Benchmarking, C#, Parallelization, Stack Overflow

Revisiting randomness

November 4, 2009 jonskeet 20 Comments

Almost every Stack Overflow question which includes the words "random" and "repeated" has the same basic answer. It’s one of the most common "gotchas" in .NET, Java, and no doubt other platforms: creating a new random number generator without specifying a seed will depend on the current instant of time. The current time as measured by the computer doesn’t change very often compared with how often you can create and use a random number generator – so code which repeatedly creates a new instance of Random and uses it once will end up showing a lot of repetition.

One common solution is to use a static field to store a single instance of Random and reuse it. That’s okay in Java (where Random is thread-safe) but it’s not so good in .NET – if you use the same instance repeatedly from .NET, you can corrupt the internal data structures.

A long time ago, I created a StaticRandom class in MiscUtil – essentially, it was just a bunch of static methods (to mirror the instance methods found in Random) wrapping a single instance of Random and locking appropriately. This allows you to just call StaticRandom.Next(1, 7) to roll a die, for example. However, it has a couple of problems:

It doesn’t scale well in a multi-threaded environment. When I originally wrote it, I benchmarked an alternative approach using [ThreadStatic] and at the time, locking won (at least on my computer, which may well have only had a single core).
It doesn’t provide any way of getting at an instance of Random, other than by using new Random(StaticRandom.Next()).
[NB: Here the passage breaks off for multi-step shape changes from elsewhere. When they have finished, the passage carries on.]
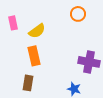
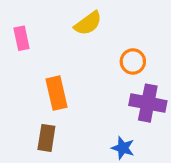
orange circle: (78, 14) -> (133, 61), moved
yellow semicircle: (37, 31) -> (88, 23), moved

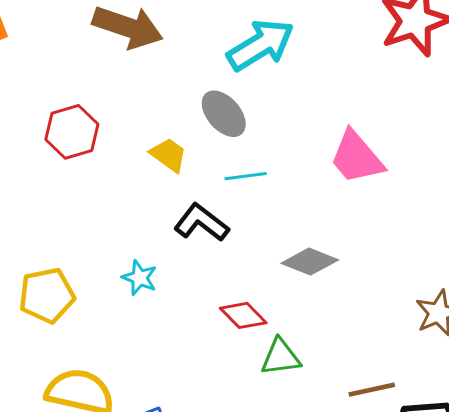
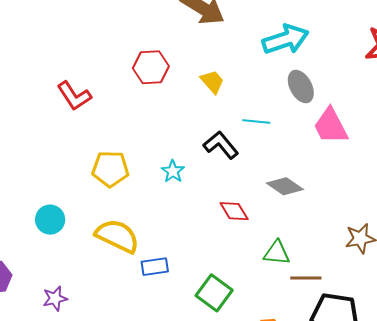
gray ellipse: (224, 114) -> (301, 86), moved
yellow trapezoid: (169, 155) -> (212, 82), moved
green triangle: (281, 357) -> (277, 253), moved

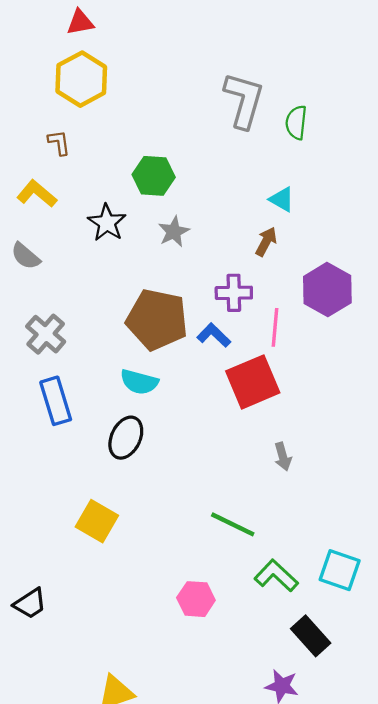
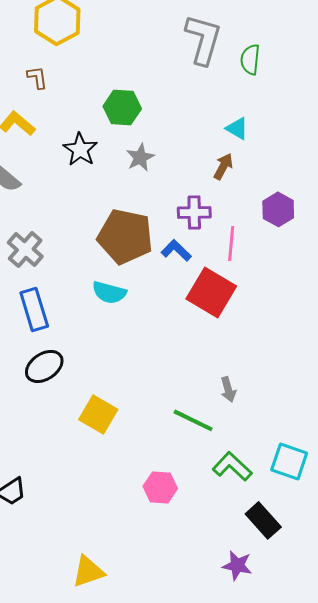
purple hexagon: (327, 290) -> (278, 209), size x0.7
red square: (253, 382) -> (211, 292), turned -36
black ellipse: (126, 438) -> (44, 366), moved, turned 30
gray arrow: (283, 457) -> (228, 389), moved
yellow square: (97, 521) -> (98, 414), moved

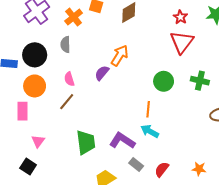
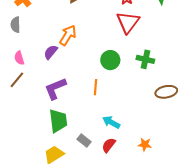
cyan arrow: (150, 131) -> (111, 122), moved
purple L-shape: (122, 141) -> (55, 88), moved, turned -55
green trapezoid: (86, 142) -> (58, 121), moved

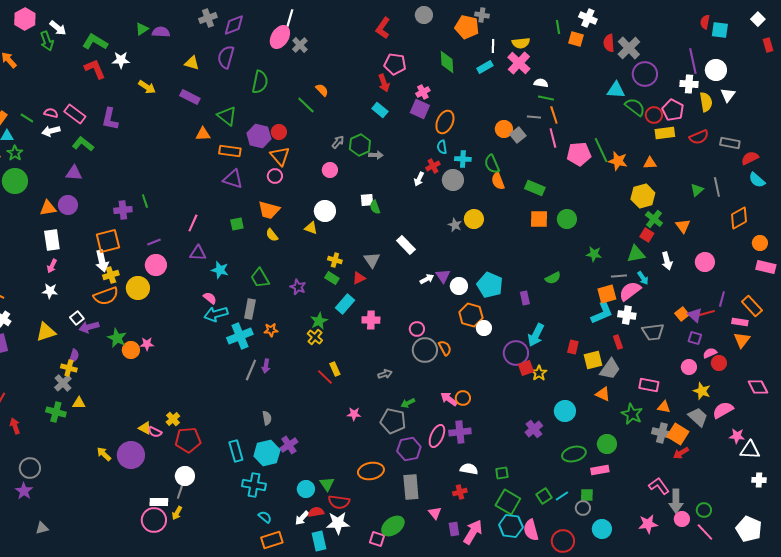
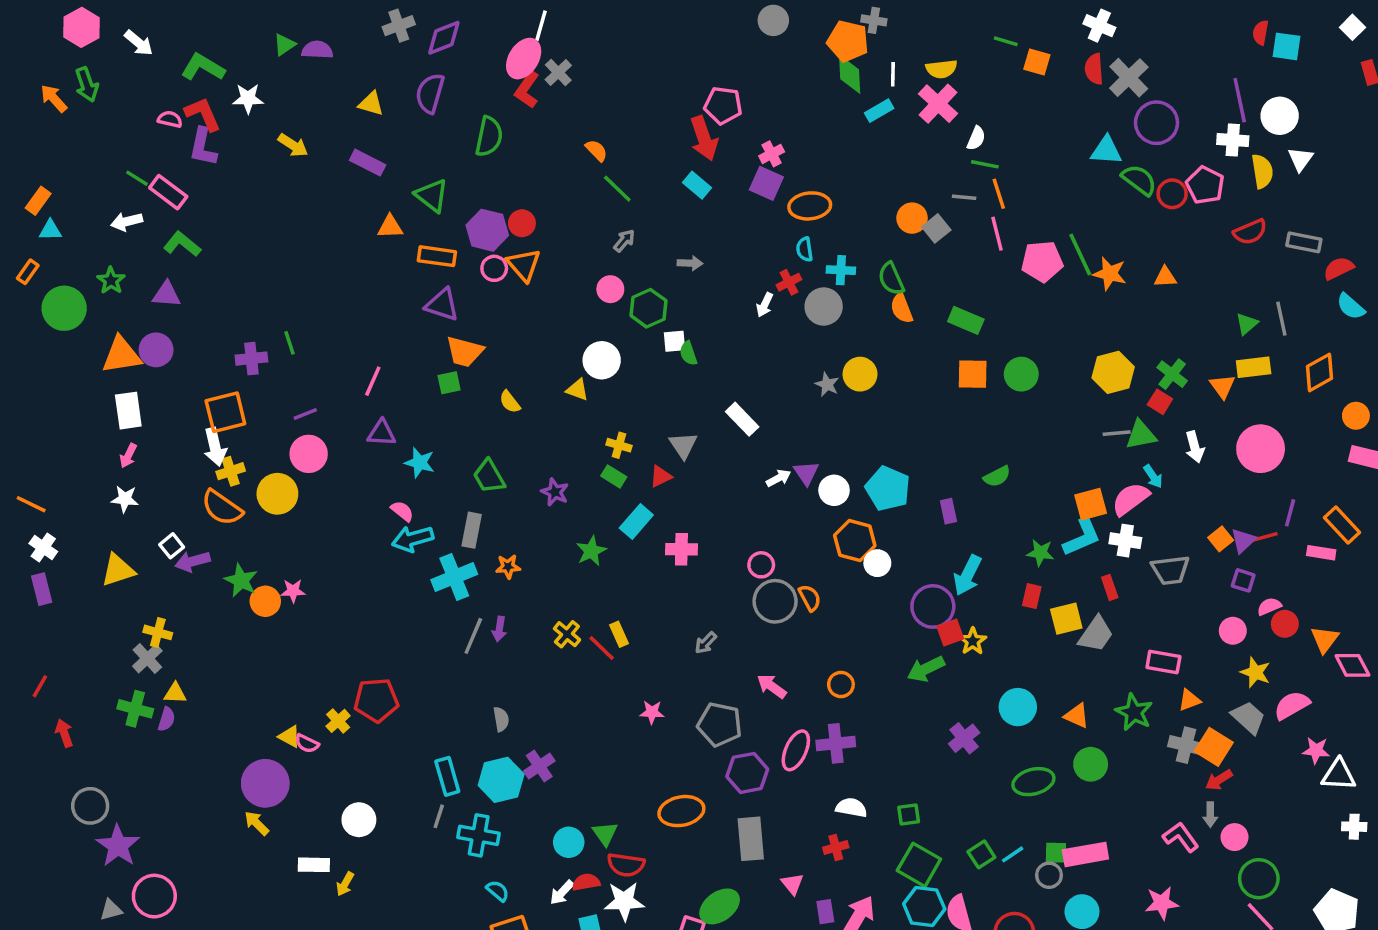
white cross: (588, 18) -> (1099, 26), moved
green line: (558, 27) -> (1006, 41), turned -64
red L-shape: (383, 28) -> (527, 90), moved
green arrow: (47, 41) -> (87, 85), moved
green diamond: (447, 62) -> (850, 74), moved
red arrow: (384, 83) -> (704, 138), size x1.4
white semicircle: (541, 83) -> (976, 138), turned 104
green line: (306, 105) -> (617, 189), moved
pink semicircle: (51, 113) -> (170, 119), moved
green line: (27, 118) -> (137, 178), moved
purple L-shape: (110, 119) -> (203, 147), moved
orange ellipse: (445, 122) -> (810, 206), turned 60
yellow rectangle: (665, 133) -> (1254, 367), moved
green hexagon: (360, 145) -> (648, 308), moved
green star: (15, 153) -> (111, 280), moved
pink circle: (275, 176) -> (494, 268), moved
yellow hexagon: (643, 196) -> (1113, 372), moved
orange triangle: (48, 208) -> (121, 355), size x1.4
orange trapezoid: (269, 210) -> (465, 352), moved
green star: (594, 254) -> (1040, 553), moved
pink circle: (705, 262) -> (1261, 449), size x1.4
gray line: (619, 276) -> (1117, 433), moved
orange semicircle: (106, 296) -> (222, 508), turned 55
purple triangle: (695, 315) -> (1243, 541), turned 35
yellow cross: (315, 337) -> (567, 634), moved
orange triangle: (742, 340) -> (1325, 639), moved
purple semicircle: (74, 356) -> (166, 719), moved
gray arrow: (385, 374) -> (706, 643), turned 152
orange triangle: (603, 394) -> (1077, 716), moved
pink arrow: (449, 399) -> (772, 686), moved
green arrow: (408, 403) -> (926, 669), moved, size x1.5
orange triangle: (664, 407) -> (1189, 700), turned -32
red pentagon: (188, 440) -> (376, 700), moved
yellow arrow: (104, 454) -> (257, 823), moved
pink rectangle: (600, 470) -> (1085, 854), moved, size x1.4
purple star: (24, 491) -> (118, 846), moved, size x1.4
gray line: (180, 492) -> (439, 816), moved
gray arrow: (676, 501) -> (1210, 815), moved, size x0.6
green circle: (704, 510) -> (1259, 879), size x1.5
pink circle: (682, 519) -> (1235, 837), moved
pink circle: (154, 520) -> (154, 896), moved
The latter point is mostly a problem because it encourages a style of coding where you just use StaticRandom.Next(…) any time you want a random number. This is undoubtedly convenient in some situations, but it goes against the idea of treating a source of randomness as a service or dependency. It makes it harder to get repeatability and to see what needs that dependency.
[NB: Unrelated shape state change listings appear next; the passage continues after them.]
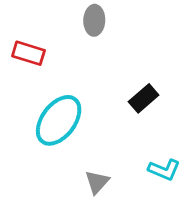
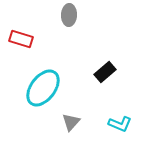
gray triangle: (97, 182) -> (71, 122), moved

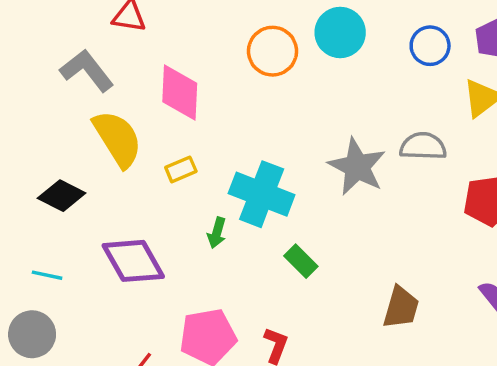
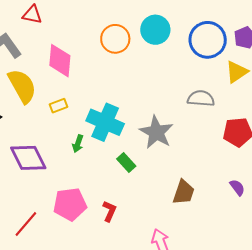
blue circle: (430, 46) -> (208, 40), size x1.6
gray star: (357, 167) -> (156, 132), moved

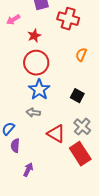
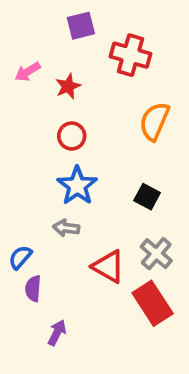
pink arrow: (13, 20) -> (28, 72), moved
orange semicircle: (81, 55) -> (154, 121), size x1.5
red circle: (36, 63) -> (72, 136), size x0.6

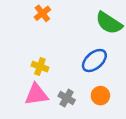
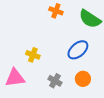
orange cross: (42, 13) -> (56, 11), moved, turned -32
pink triangle: (36, 94) -> (15, 78), moved

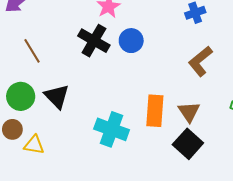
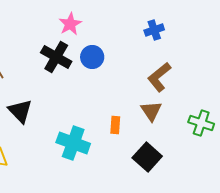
orange rectangle: (155, 111) -> (115, 125), size x0.6
brown triangle: (189, 112) -> (151, 111), moved

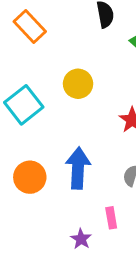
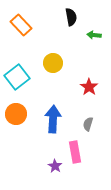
orange circle: (30, 177) -> (16, 114), moved
pink rectangle: (111, 218) -> (75, 152), size x1.5

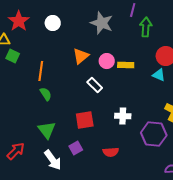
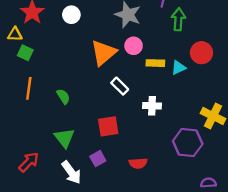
orange triangle: (81, 56) -> (104, 53), size x1.4
pink circle: (107, 61) -> (134, 46), moved
orange line: (41, 71) -> (29, 88), moved
cyan triangle: (159, 75) -> (178, 68), moved, turned -48
white cross: (123, 116) -> (152, 106), moved

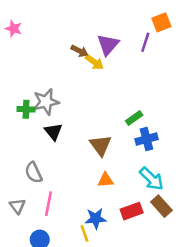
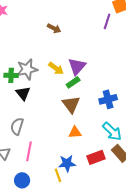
purple triangle: (108, 45) -> (77, 66), moved
yellow arrow: (94, 62) -> (56, 68), moved
green rectangle: (134, 118) -> (73, 82), moved
black triangle: (53, 132) -> (23, 93), moved
gray semicircle: (34, 173) -> (17, 126), turned 42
I could have just added a method generating a new instance into the existing class, but I decided to play with a different approach – going back to per-thread instances, but this time using the ThreadLocal<T> class introduced in .NET 4.0. Here’s the resulting code:

using System;
using System.Threading;

namespace RandomDemo
{
    /// <summary>
    /// Convenience class for dealing with randomness.
    /// </summary>
    public static class ThreadLocalRandom
    {
        /// <summary>
        /// Random number generator used to generate seeds,
        /// which are then used to create new random number
        /// generators on a per-thread basis.
        /// </summary>
        private static readonly Random globalRandom = new Random();
        private static readonly object globalLock = new object();

        /// <summary>
        /// Random number generator
        /// </summary>
        private static readonly ThreadLocal<Random> threadRandom = new ThreadLocal<Random>(NewRandom);

        /// <summary>
        /// Creates a new instance of Random. The seed is derived
        /// from a global (static) instance of Random, rather
        /// than time.
        /// </summary>
        public static Random NewRandom()
        {
            lock (globalLock)
            {
                return new Random(globalRandom.Next());
            }
        }

        /// <summary>
        /// Returns an instance of Random which can be used freely
        /// within the current thread.
        /// </summary>
        public static Random Instance { get { return threadRandom.Value; } }

        /// <summary>See <see cref="Random.Next()" /></summary>
        public static int Next()
        {
            return Instance.Next();
        }

        /// <summary>See <see cref="Random.Next(int)" /></summary>
        public static int Next(int maxValue)
        {
            return Instance.Next(maxValue);
        }

        /// <summary>See <see cref="Random.Next(int, int)" /></summary>
        public static int Next(int minValue, int maxValue)
        {
            return Instance.Next(minValue, maxValue);
        }

        /// <summary>See <see cref="Random.NextDouble()" /></summary>
        public static double NextDouble()
        {
            return Instance.NextDouble();
        }

        /// <summary>See <see cref="Random.NextBytes(byte[])" /></summary>
        public static void NextBytes(byte[] buffer)
        {
            Instance.NextBytes(buffer);
        }
    }
}

The user can still call the static Next(…) methods if they want, but they can also get at the thread-local instance of Random by calling ThreadLocalRandom.Instance – or easily create a new instance with ThreadLocalRandom.NewRandom(). (The fact that NewRandom uses the global instance rather than the thread-local one is an implementation detail really; it happens to be convenient from the point of view of the ThreadLocal<T> constructor. It wouldn’t be terribly hard to change this.)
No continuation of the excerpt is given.